L’objet de la convoitise ? La fête de la St-Fiacre !

Voilà plus de 250 ans que les habitants de ce quartier célèbrent et rendent hommage à l’une des plus belles professions de la terre : les jardiniers. Quoi de plus beau, en effet, que de travailler au rythme des saisons et de proposer des légumes, des fruits et des fleurs !

Avant et malgré le diktat des grands groupes internationaux et l’ère triomphante des spéculations et du dumping social entre pays, les femmes et les hommes de ce quartier ont eu la sagesse de reconnaître ce qui était vital pour eux : la relation de l’homme avec sa terre nourricière.

Certes, elle s’est exprimée à travers le prisme de la religion – un saint, une légende – pour fédérer les énergies ou pour formuler une explication à bien des mystères. Cela prendrait aujourd’hui d’autres formes et l’on ne peut porter un jugement sur leur choix à l’époque.

Ce rendez-vous a marqué et rythmé la vie de la Robertsau, jusqu’à ce que les derniers maraichers baissent les bras, face à une société qui préfère la culture intensive, faire venir le raisin de l’hémisphère sud, manger des fraises en hiver, ou qu’ils ne puissent résister aux offres alléchantes des promoteurs immobiliers.

Face aux changements climatiques flagrants qui bouleversent les saisons, ils sont de plus en plus nombreux à vouloir remettre de l’ordre et les initiatives sont nombreuses : elles portent le nom de circuit court, bilan carbone, plan climat, bio, etc.

La relation particulière de la Robertsau avec la terre avait toute sa place pour faire école, pour que son esprit, fait de respect, d’humilité et surtout de générosité puisse servir d’exemple.
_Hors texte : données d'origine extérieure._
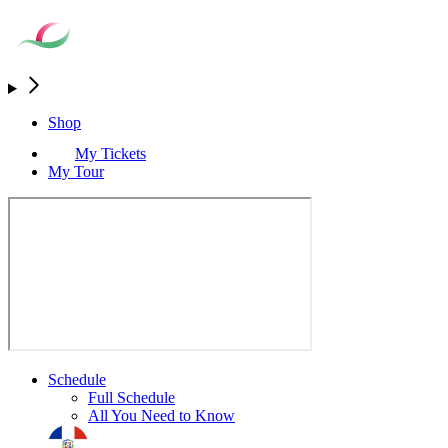
Shop
My Tickets
My Tour
Schedule
Full Schedule
All You Need to Know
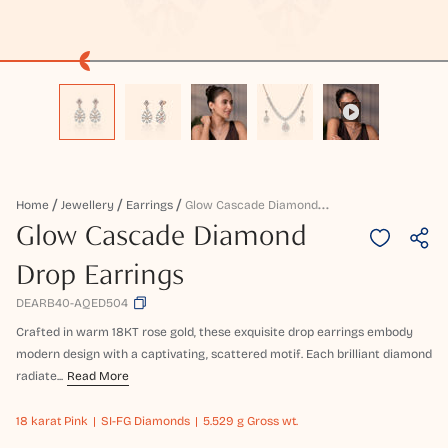
G
Low Cascade Diamond Drop Earrings
Home
Jewellery
Earrings
Glow Cascade Diamond
Drop Earrings
DEARB40-AQED504
Crafted in warm 18KT rose gold, these exquisite drop earrings embody
modern design with a captivating, scattered motif. Each brilliant diamond
radiate...
Read More
18 karat
Pink
SI-FG Diamonds
5.529 g Gross wt.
La Confrérie des jardiniers Saint-Fiacre a su, dans le droit fil de Vatican II, insuffler cet esprit, ouvrant très largement ses portes et ses activités à tous ceux qui s’y retrouvaient : humilité, simplicité, ouverture, amitié, fraternité, œcuménisme,…
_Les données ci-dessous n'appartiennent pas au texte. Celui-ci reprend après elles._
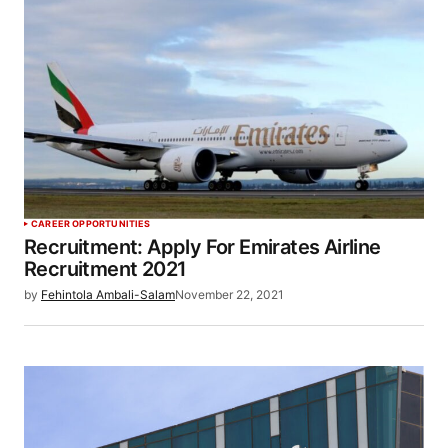
CAREER OPPORTUNITIES
Recruitment: Apply For Emirates Airline
Recruitment 2021
by
Fehintola Ambali-Salam
November 22, 2021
Mais la Confrérie Saint-Fiacre devait passer trois caps importants:

  •  la fin des maraichers à la Robertsau ;
  • un vieillissement des ses membres ;
  • la laïcisation de la société alsacienne.

Pourtant, bon pied, bon oeil, la fête de la Saint-Fiacre tenait. Elle rassemblait toutes les générations des acteurs de ce quartier, qui ne voulaient pour rien au monde manquer ce rendez-vous de l’amitié du deuxième dimanche de septembre. Cela tenait au charisme du président de la Confrérie Paul Hoffsess qui a toujours tenu à ce que la St-Fiacre soit une fête oecuménique, qui inclut et non qui divise. Chacun, croyant ou non, y trouvait son compte et était respecté.
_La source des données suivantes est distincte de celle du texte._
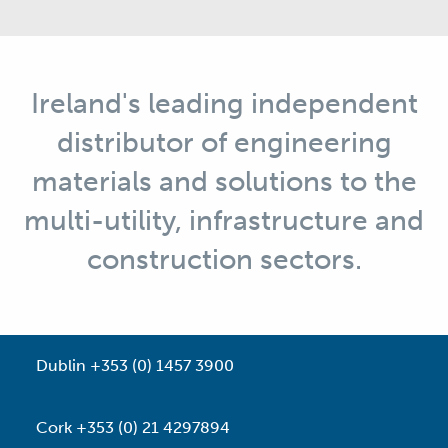
Ireland's leading independent
distributor of engineering
materials and solutions to the
multi-utility, infrastructure and
construction sectors.
Dublin +353 (0) 1457 3900
Cork +353 (0) 21 4297894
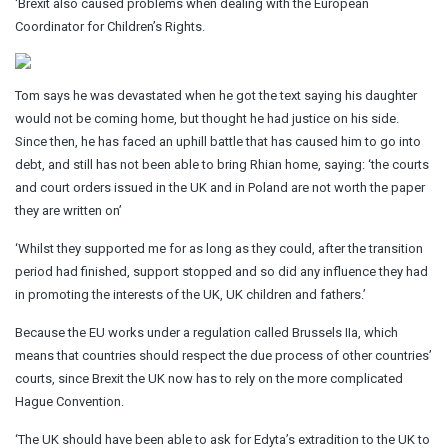
‘Brexit also caused problems when dealing with the European
Coordinator for Children’s Rights.
Tom says he was devastated when he got the text saying his daughter
would not be coming home, but thought he had justice on his side.
Since then, he has faced an uphill battle that has caused him to go into
debt, and still has not been able to bring Rhian home, saying: ‘the courts
and court orders issued in the UK and in Poland are not worth the paper
they are written on’
‘Whilst they supported me for as long as they could, after the transition
period had finished, support stopped and so did any influence they had
in promoting the interests of the UK, UK children and fathers.’
Because the EU works under a regulation called Brussels IIa, which
means that countries should respect the due process of other countries’
courts, since Brexit the UK now has to rely on the more complicated
Hague Convention.
‘The UK should have been able to ask for Edyta’s extradition to the UK to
L’heure de la retraite allait sonner pour la Confrérie avec le sentiment du devoir accompli. Certes, il n’y aurait pas de suite, mais les jardiniers savent que c’est le cycle de la vie.

Mais pour le malheur de la Saint-Fiacre, allaient survenir deux événements : la nomination de Nicole Dreyer comme adjointe de quartier et celle du nouveau curé de la paroisse Saint-Louis Didier Muntzinger.

Dès son arrivée à la Robertsau, Nicole Dreyer veut organiser une «fête de quartier». Elle réunit les principales associations du quartier pour «écouter» leurs propositions. Plusieurs voix s’élèvent pour dire qu’une telle fête existe déjà : la St-Fiacre ! Et si, pour l’instant, c’est une fête en partie religieuse, elle peut réunir et fédérer l’ensemble des habitants : le respect de la terre, le retour à une agriculture raisonnée…. Il y a en plus à la Robertsau, la ferme Bussière qui est le centre d’éducation à l’environnement, bref, des valeurs modernes en phase avec les préoccupations des habitants.

Mais l’adjointe est une militante laïque et veut laisser sa trace. Elle ne veut en aucun cas entendre parler de St-Fiacre moderne, ce sera donc une fête en plus, classique, début octobre. Les associations ont beau faire leur possible, quand il n’y a pas de terreau, ça ne prend pas.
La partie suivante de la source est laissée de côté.